Sunday, November 28, 2010

Pick Myself Up, Dust Myself Off...

Start all over again.

Well, not all over. As you can perhaps imagine after reading this, I was pretty discouraged last night. Like a cork in the ocean, however, I don't stay down for long. I took some comfort in Nina's reassuring words, and started looking for my silver lining. I found a few:

  • I turned the burners off around midnight, at barely ▲05. I didn't bother to block the burner ports or shut the damper. When I went out in the morning, I still had color in the chamber. Whatever the issue is, it is not that this kiln is shedding heat. 
  • The laws of physics apply to me as well as anyone else. If I get the physical properties of the thing right, this kiln will reach temperature. There's no such thing as a curse.
  • The most likely culprit -- the stack height -- is the easiest fix. 
  • The necessary cost of not letting the possibility of failure daunt one, is, well, the occasional reality of failure, however temporary. It's a high price but a fair one.

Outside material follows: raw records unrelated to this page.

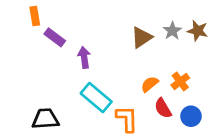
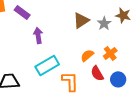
gray star: (172, 31) -> (104, 23), moved
purple rectangle: (55, 37) -> (22, 12), moved
cyan rectangle: (96, 98) -> (47, 65), turned -70

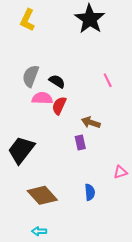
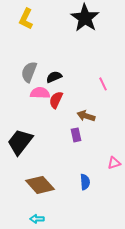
pink line: (108, 80) -> (103, 84), moved
black semicircle: (57, 81) -> (54, 77), turned -56

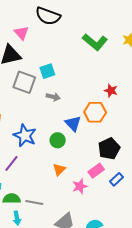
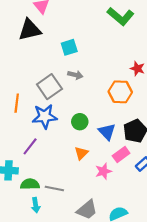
gray square: (24, 82) -> (49, 87), moved, turned 35
blue triangle: (73, 124) -> (107, 132), moved
blue star: (25, 136) -> (45, 116), turned -30

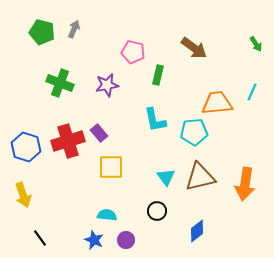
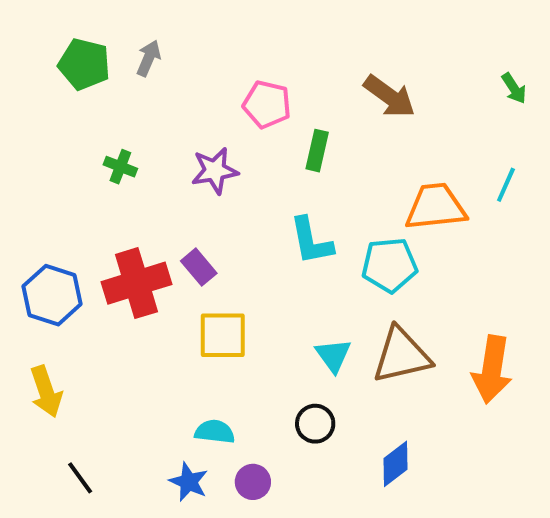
green cross: (60, 83) -> (120, 167), size x0.6

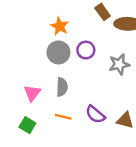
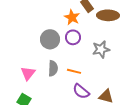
orange star: (60, 26) -> (72, 17), moved
orange line: (63, 117) -> (74, 71), moved

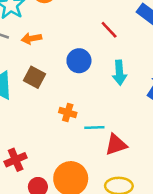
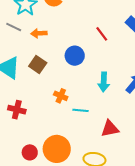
cyan arrow: (119, 73) -> (104, 82), moved
red triangle: (116, 145) -> (110, 129), moved
red cross: (16, 160) -> (17, 110), moved, turned 30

My plan -- and I do have one -- is to leave the kiln loaded (I already blocked up the ports & damper), get a bunch more hardbrick, and build the stack another...3 feet, say. 

And try, try again. 


Unknown said...

Your kiln didn't get hot enough because you will always be the hottest thing in the room, it just bowed it's kiln head in honor of your ultimate "hotness".
So increasing the stack will give stronger draft, but how does that make more heat? Is the reduction too strong? Did the bisque get to temp easily? Could your bag wall be too much like the "Iron Curtain"? It's been so long since I fired my gas kiln..... I wish I could give you a Mimosa and a quick fix.
My sympathies.... you are a wonderful potter and artist you will come out the other side and if you don't hop a plane and I will help you with that Mimosa.

Lori Watts said...

Paul -- Greater draw helps with the temp climb because it pulls in oxygen through the burner ports, which is necessary for combustion. Increasing the burner pressure does no good if there is insufficient oxygen to combust it; the unburned fuel just blows out the stack or the spies, when I close off the damper. The back pressure was bright blue, a clue that there was too much fuel not producing heat.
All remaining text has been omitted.